Latin America Keeps Expanding, But It Needs to Do Better

godking
22 December 2005 5:00am

Latin America posted solid economic growth in 2005 for the third straight year, but its economies lagged behind other nations struggling with poverty, a UN agency reported yesterday.

Regional economic growth was 4.3 percent in 2005 and is expected to be 4.1 percent next year, aided by favorable international conditions and strong internal demand, according to the Santiago-based Economic Commission for Latin American and the Caribbean, CEPAL.

Unemployment decreased from 10.3 percent to 9.3 percent in 2005 and poverty from 44 percent in 2004 to 40.6 percent, and growth is expected to continue at a similar rate through 2006, the commission said in an annual report.

Venezuela reported 9 percent growth, Argentina had 8.6 percent and the Dominican Republic had 7 percent.

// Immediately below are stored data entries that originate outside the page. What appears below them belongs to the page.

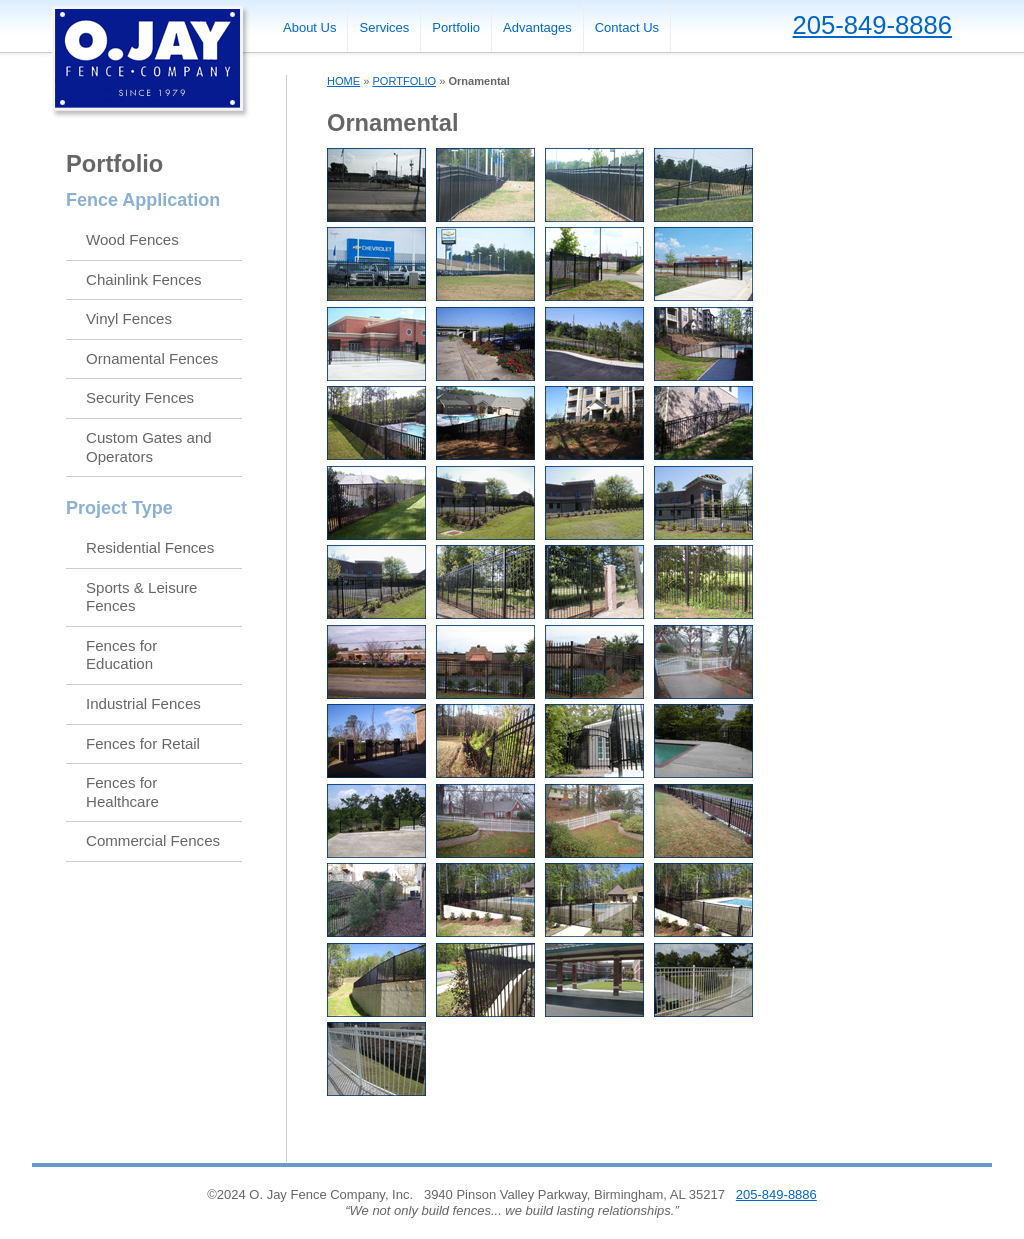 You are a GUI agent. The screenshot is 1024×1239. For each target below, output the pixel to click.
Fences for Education (121, 655)
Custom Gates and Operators (149, 447)
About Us (309, 27)
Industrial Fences (143, 703)
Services (384, 27)
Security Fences (140, 397)
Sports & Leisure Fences (141, 597)
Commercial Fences (153, 840)
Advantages (537, 27)
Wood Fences (132, 239)
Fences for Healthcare (122, 792)
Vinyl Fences (129, 318)
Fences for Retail (143, 743)
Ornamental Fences (152, 358)
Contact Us (627, 27)
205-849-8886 (872, 25)
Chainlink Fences (144, 279)
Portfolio (456, 27)
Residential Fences (150, 547)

The economies of Uruguay, Chile, Panama and Peru all grew by about 6 percent. The lowest country growth rates were in Haiti with 1.5 percent, Brazil and El Salvador with 2.5 percent, and Paraguay and Mexico with 3 percent.

CEPAL also points out that one of the characteristics of this surge period is the growing surplus of the balance of payments current account, an extraordinary fact not seen in the region´s half century economic history.

World expansion plus the growing participation of countries such as China, India and other Asian economies have helped improve trade exchange terms for South America (31 percent increase between the 1990s and 2005) and to a lesser extent for Mexico, 22 percent.

Finally the report indicated that many governments are taking advantage of the current situation to improve the fiscal situation. With expanding budget income, surpluses are being used to reduce public debt, which is considered “very positive.”